The state’s budget crisis has significantly reduced the amount of time spent on arts education by 22 percent. By 2009, 60 percent of districts had shifted Arts & Music Block Grant funds away from these programs and 20 percent had eliminated arts programs altogether.
Organizations should support the arts because it is a sound investment with significant ROI. The arts generate prosperity, are economic drivers, create jobs, produce tax revenue, revitalize rural areas and inner cities, foster well being and promote critical thinking and innovation — all of which is critical to today’s 21st century work force.
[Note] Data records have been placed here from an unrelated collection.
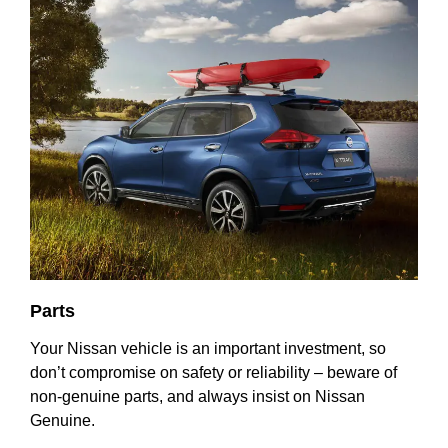
Parts
Your Nissan vehicle is an important investment, so
don’t compromise on safety or reliability – beware of
non-genuine parts, and always insist on Nissan
Genuine.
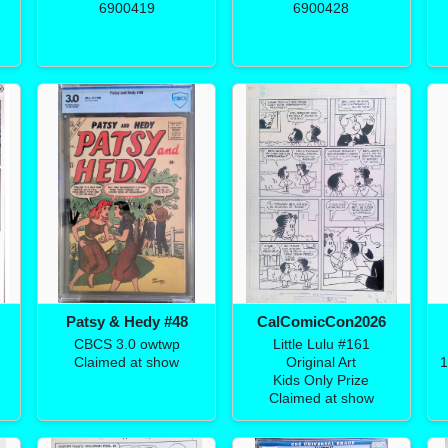
6900419
6900428
Patsy & Hedy #48
CalComicCon2026
CBCS 3.0 owtwp
Little Lulu #161
Claimed at show
Original Art
1
Kids Only Prize
Claimed at show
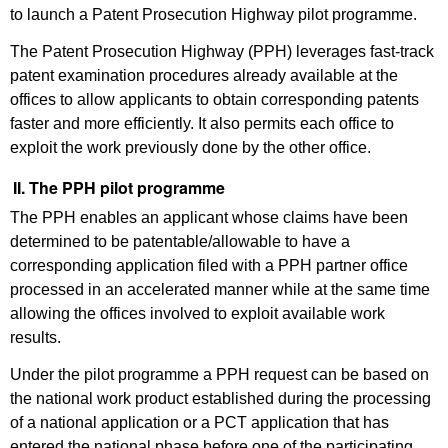
to launch a Patent Prosecution Highway pilot programme.
The Patent Prosecution Highway (PPH) leverages fast-track
patent examination procedures already available at the
offices to allow applicants to obtain corresponding patents
faster and more efficiently. It also permits each office to
exploit the work previously done by the other office.
II. The PPH pilot programme
The PPH enables an applicant whose claims have been
determined to be patentable/allowable to have a
corresponding application filed with a PPH partner office
processed in an accelerated manner while at the same time
allowing the offices involved to exploit available work
results.
Under the pilot programme a PPH request can be based on
the national work product established during the processing
of a national application or a PCT application that has
entered the national phase before one of the participating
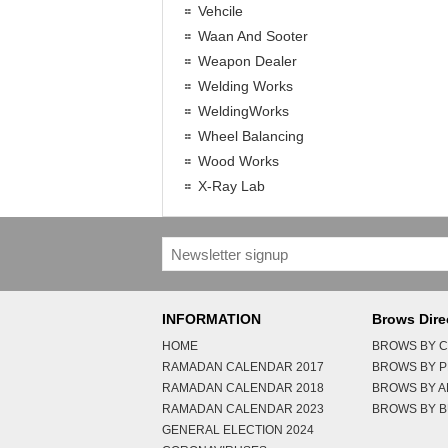
Vehcile
Waan And Sooter
Weapon Dealer
Welding Works
WeldingWorks
Wheel Balancing
Wood Works
X-Ray Lab
INFORMATION
Brows Dire
HOME
BROWS BY C
RAMADAN CALENDAR 2017
BROWS BY 
RAMADAN CALENDAR 2018
BROWS BY 
RAMADAN CALENDAR 2023
BROWS BY B
GENERAL ELECTION 2024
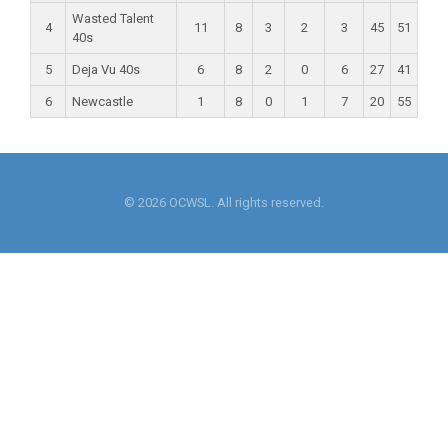
Wasted Talent
4
11
8
3
2
3
45
51
40s
5
Deja Vu 40s
6
8
2
0
6
27
41
6
Newcastle
1
8
0
1
7
20
55
© 2026 OCWSL. All rights reserved.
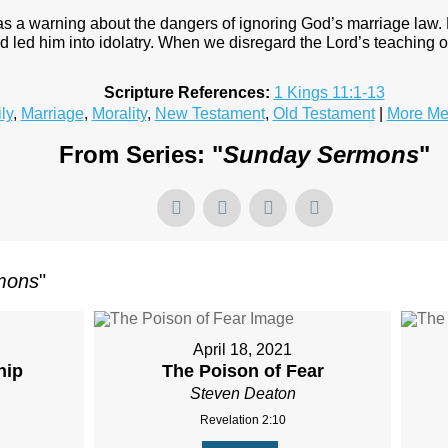
as a warning about the dangers of ignoring God’s marriage law.
d led him into idolatry. When we disregard the Lord’s teaching 
Scripture References:
1 Kings 11:1-13
ly
,
Marriage
,
Morality
,
New Testament
,
Old Testament
|
More Me
From Series: "
Sunday Sermons
"
mons
"
April 18, 2021
hip
The Poison of Fear
Steven Deaton
Revelation 2:10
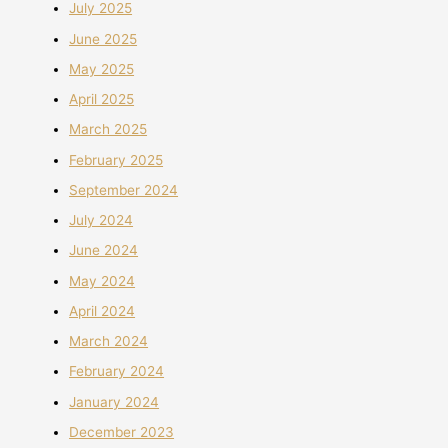
July 2025
June 2025
May 2025
April 2025
March 2025
February 2025
September 2024
July 2024
June 2024
May 2024
April 2024
March 2024
February 2024
January 2024
December 2023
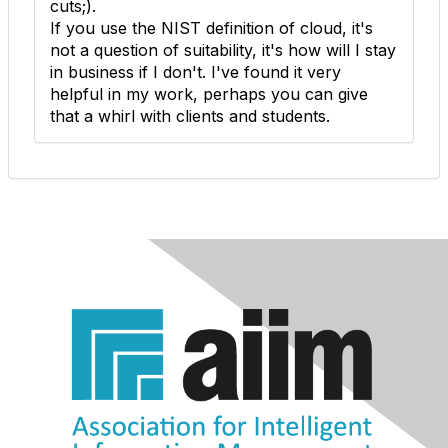
cuts;).
If you use the NIST definition of cloud, it's
not a question of suitability, it's how will I stay
in business if I don't. I've found it very
helpful in my work, perhaps you can give
that a whirl with clients and students.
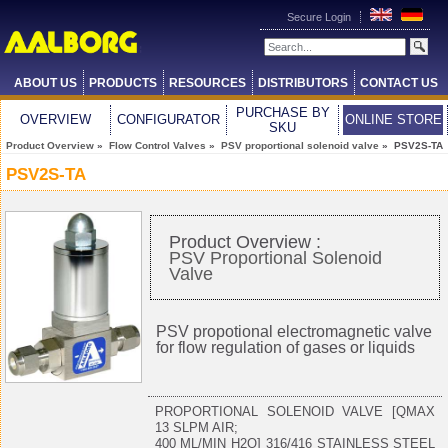
Secure Login
ABOUT US
PRODUCTS
RESOURCES
DISTRIBUTORS
CONTACT US
PURCHASE BY
OVERVIEW
CONFIGURATOR
ONLINE STORE
SKU
Product Overview
»
Flow Control Valves
»
PSV proportional solenoid valve
» PSV2S-TA
PSV2S-TA
Product Overview :
PSV Proportional Solenoid
Valve
PSV propotional electromagnetic valve
for flow regulation of gases or liquids
PROPORTIONAL SOLENOID VALVE [QMAX
13 SLPM AIR;
400 ML/MIN H2O] 316/416 STAINLESS STEEL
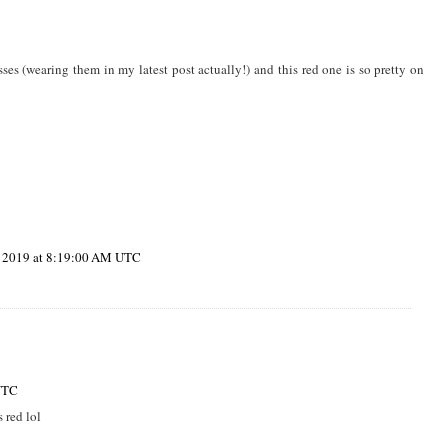
ses (wearing them in my latest post actually!) and this red one is so pretty on
, 2019 at 8:19:00 AM UTC
UTC
 red lol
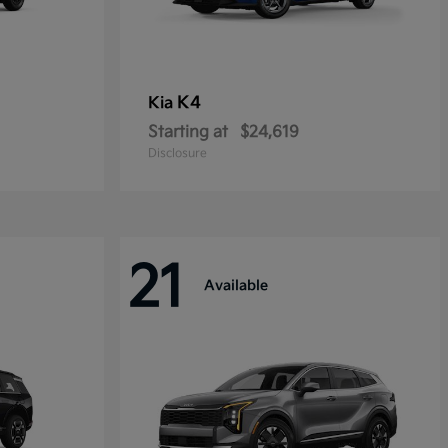
K4
Kia
Starting at
$24,619
Disclosure
21
Available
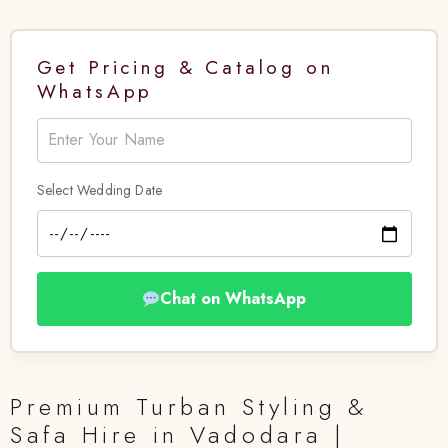
Get Pricing & Catalog on
WhatsApp
Select Wedding Date
Chat on WhatsApp
Premium Turban Styling &
Safa Hire in Vadodara |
The greatest gift that I personally was given by an arts education, and thankfully by a very generous donor, was being exposed to different ideas and lifestyles, families, thought processes and socio-economic ideas. My experience studying theater and dance gave me a well-rounded background and provided me with opportunities that I otherwise would not have had.
As executive director of the Moonlight Cultural Foundation, my goal is to expand current funds available to give more children an opportunity to engage in the foundation’s arts programs. I also wish to increase volunteer opportunities associated with Moonlight Cultural Foundation programs, expand the corporate portfolio for the summer season as well as new spring and fall programming in order to provide funds to support Moonlight Stage Productions’ costs associated with larger scale productions, implementing new technologies, drawing top talent on stage, in the orchestra and technical professionals.
I encourage organizations to join us in ensuring that the arts are not taken away from our youth. Help youth build self-esteem and confidence. Help them find their creative voice. Help them discover opportunity and learn about other cultures. The creative industry is one of the major driving forces of our economy and yet 85 percent of surveyed business executives indicated that they are currently having difficulty recruiting individuals who possess creative ability.
There are many more Celeste Butlers out there in the world and we need to feed that talent so that it grows and produces positive outcomes for youth and our entire society.
Toria Watson is the executive director of the Moonlight Cultural Foundation, a 501(c)(3) nonprofit organization. The foundation was formed in 1974 and is the fundraising arm as well as the producing partner for Moonlight Stage Productions, a program of the City of Vista.